Lorsque l'employeur estime, au vu d'une attestation médicale ou sur le rapport des supérieurs hiérarchiques, que l'état de santé d'un ouvrier pourrait justifier qu'il lui soit fait application des dispositions des articles 18 ou 21, l'employeur peut provoquer l'examen médical de l'intéressé dans les conditions prévues aux trois derniers alinéas de l'article 24. Il informe de cette saisine le médecin chargé de la prévention qui transmet un rapport à la commission médicale réunie en formation restreinte.

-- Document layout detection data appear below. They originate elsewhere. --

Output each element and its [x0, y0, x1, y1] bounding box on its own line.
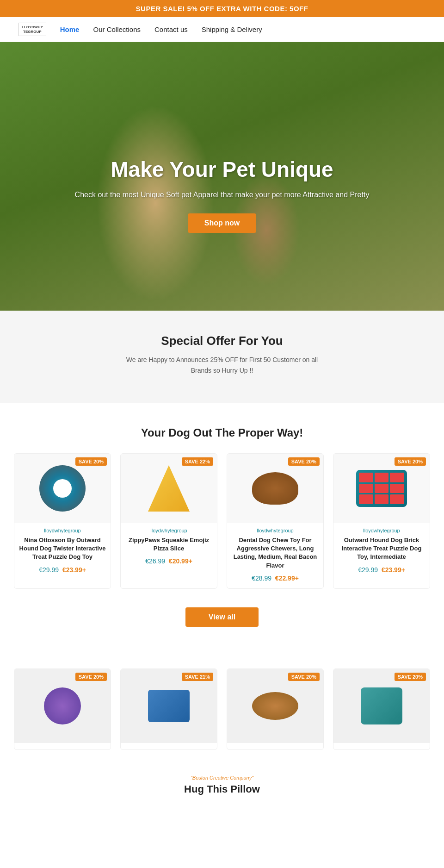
second-card-2[interactable]: SAVE 21% [120, 668, 217, 750]
banner-text: SUPER SALE! 5% OFF EXTRA WITH CODE: 5OFF [136, 5, 308, 12]
view-all-button[interactable]: View all [185, 607, 259, 627]
second-card-1[interactable]: SAVE 20% [14, 668, 111, 750]
product-image-1: SAVE 20% [14, 454, 111, 523]
nav-contact[interactable]: Contact us [154, 25, 188, 33]
hero-section: Make Your Pet Unique Check out the most … [0, 42, 444, 311]
product-price-1: €29.99 €23.99+ [14, 566, 111, 574]
second-save-badge-1: SAVE 20% [75, 673, 107, 681]
second-card-3[interactable]: SAVE 20% [227, 668, 324, 750]
price-new-1: €23.99+ [62, 566, 86, 574]
save-badge-2: SAVE 22% [182, 457, 213, 466]
second-card-4[interactable]: SAVE 20% [333, 668, 430, 750]
nav-shipping[interactable]: Shipping & Delivery [202, 25, 262, 33]
product-price-2: €26.99 €20.99+ [121, 557, 217, 565]
product-brand-3: lloydwhytegroup [232, 528, 319, 533]
second-product-img-3 [252, 692, 298, 720]
price-new-2: €20.99+ [169, 557, 192, 565]
product-name-2: ZippyPaws Squeakie Emojiz Pizza Slice [125, 536, 212, 553]
logo-line2: TEGROUP [23, 30, 42, 34]
product-brand-4: lloydwhytegroup [338, 528, 425, 533]
product-card-1[interactable]: SAVE 20% lloydwhytegroup Nina Ottosson B… [14, 453, 111, 589]
bottom-brand: "Boston Creative Company" Hug This Pillo… [14, 773, 430, 795]
brand-label: "Boston Creative Company" [191, 775, 253, 781]
price-old-3: €28.99 [252, 575, 271, 582]
price-old-1: €29.99 [39, 566, 59, 574]
product-image-2: SAVE 22% [121, 454, 217, 523]
products-grid: SAVE 20% lloydwhytegroup Nina Ottosson B… [14, 453, 430, 589]
logo-line1: LLOYDWHY [22, 25, 43, 30]
product-name-1: Nina Ottosson By Outward Hound Dog Twist… [19, 536, 106, 562]
save-badge-4: SAVE 20% [395, 457, 426, 466]
product-img-brick [356, 470, 407, 507]
product-img-twister [39, 465, 86, 512]
price-old-2: €26.99 [145, 557, 165, 565]
view-all-wrap: View all [14, 607, 430, 627]
product-img-pizza [148, 465, 190, 512]
main-nav: Home Our Collections Contact us Shipping… [60, 25, 262, 33]
nav-home[interactable]: Home [60, 25, 80, 33]
hero-subtitle: Check out the most Unique Soft pet Appar… [75, 189, 370, 200]
product-price-4: €29.99 €23.99+ [333, 566, 430, 574]
product-name-4: Outward Hound Dog Brick Interactive Trea… [338, 536, 425, 562]
second-products-grid: SAVE 20% SAVE 21% SAVE 20% SAVE 20% [14, 668, 430, 750]
second-save-badge-3: SAVE 20% [288, 673, 320, 681]
product-price-3: €28.99 €22.99+ [227, 575, 323, 582]
product-brand-1: lloydwhytegroup [19, 528, 106, 533]
product-image-3: SAVE 20% [227, 454, 323, 523]
special-offer-description: We are Happy to Announces 25% OFF for Fi… [125, 355, 319, 375]
hero-title: Make Your Pet Unique [75, 157, 370, 182]
special-offer-title: Special Offer For You [9, 334, 435, 348]
second-products-section: SAVE 20% SAVE 21% SAVE 20% SAVE 20% "B [0, 668, 444, 814]
price-old-4: €29.99 [358, 566, 378, 574]
site-logo[interactable]: LLOYDWHY TEGROUP [18, 23, 46, 36]
price-new-3: €22.99+ [275, 575, 299, 582]
product-image-4: SAVE 20% [333, 454, 430, 523]
nav-collections[interactable]: Our Collections [93, 25, 141, 33]
site-header: LLOYDWHY TEGROUP Home Our Collections Co… [0, 17, 444, 42]
second-product-img-2 [148, 690, 190, 722]
save-badge-1: SAVE 20% [75, 457, 107, 466]
second-product-img-1 [44, 687, 81, 724]
product-name-3: Dental Dog Chew Toy For Aggressive Chewe… [232, 536, 319, 570]
product-card-2[interactable]: SAVE 22% lloydwhytegroup ZippyPaws Squea… [120, 453, 217, 589]
second-product-img-4 [361, 687, 402, 724]
second-card-img-4: SAVE 20% [333, 669, 430, 743]
products-section-title: Your Dog Out The Proper Way! [14, 426, 430, 439]
product-brand-2: lloydwhytegroup [125, 528, 212, 533]
second-save-badge-2: SAVE 21% [182, 673, 213, 681]
promo-banner: SUPER SALE! 5% OFF EXTRA WITH CODE: 5OFF [0, 0, 444, 17]
second-card-img-1: SAVE 20% [14, 669, 111, 743]
product-card-4[interactable]: SAVE 20% lloydwhytegroup Outward Hound D… [333, 453, 430, 589]
product-card-3[interactable]: SAVE 20% lloydwhytegroup Dental Dog Chew… [227, 453, 324, 589]
product-img-chew [252, 472, 298, 505]
special-offer-section: Special Offer For You We are Happy to An… [0, 311, 444, 403]
save-badge-3: SAVE 20% [288, 457, 320, 466]
bottom-product-name: Hug This Pillow [14, 783, 430, 795]
second-save-badge-4: SAVE 20% [395, 673, 426, 681]
second-card-img-3: SAVE 20% [227, 669, 323, 743]
price-new-4: €23.99+ [382, 566, 405, 574]
shop-now-button[interactable]: Shop now [188, 213, 256, 233]
hero-content: Make Your Pet Unique Check out the most … [56, 157, 388, 233]
second-card-img-2: SAVE 21% [121, 669, 217, 743]
products-section: Your Dog Out The Proper Way! SAVE 20% ll… [0, 403, 444, 668]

Pour obtenir un congé de longue maladie ou de longue durée, l'ouvrier doit adresser à l'employeur dont il relève une demande appuyée d'un certificat d'un médecin spécifiant qu'il est susceptible de bénéficier des dispositions des articles 18 ou 21.

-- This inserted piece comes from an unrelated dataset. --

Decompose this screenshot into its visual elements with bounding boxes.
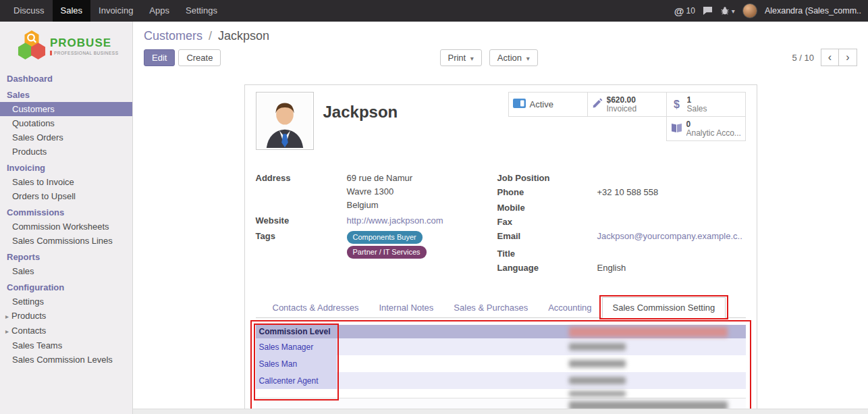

La commission médicale en formation restreinte est consultée pour avis sur l'octroi d'une première période de congé de longue maladie ou de congé de longue durée.
Le médecin de l'ouvrier adresse au président de la commission médicale un résumé succinct de ses observations et toute pièce justifiant la demande de congé.
Si la demande de congé est présentée au cours d'un congé antérieurement accordé dans les conditions prévues à l'article 14, la première période de congé de longue maladie ou de longue durée part du jour de la première constatation médicale de la maladie dont est atteint l'ouvrier.
Un congé de longue maladie ou de longue durée peut être accordé ou renouvelé pour une période de trois à six mois.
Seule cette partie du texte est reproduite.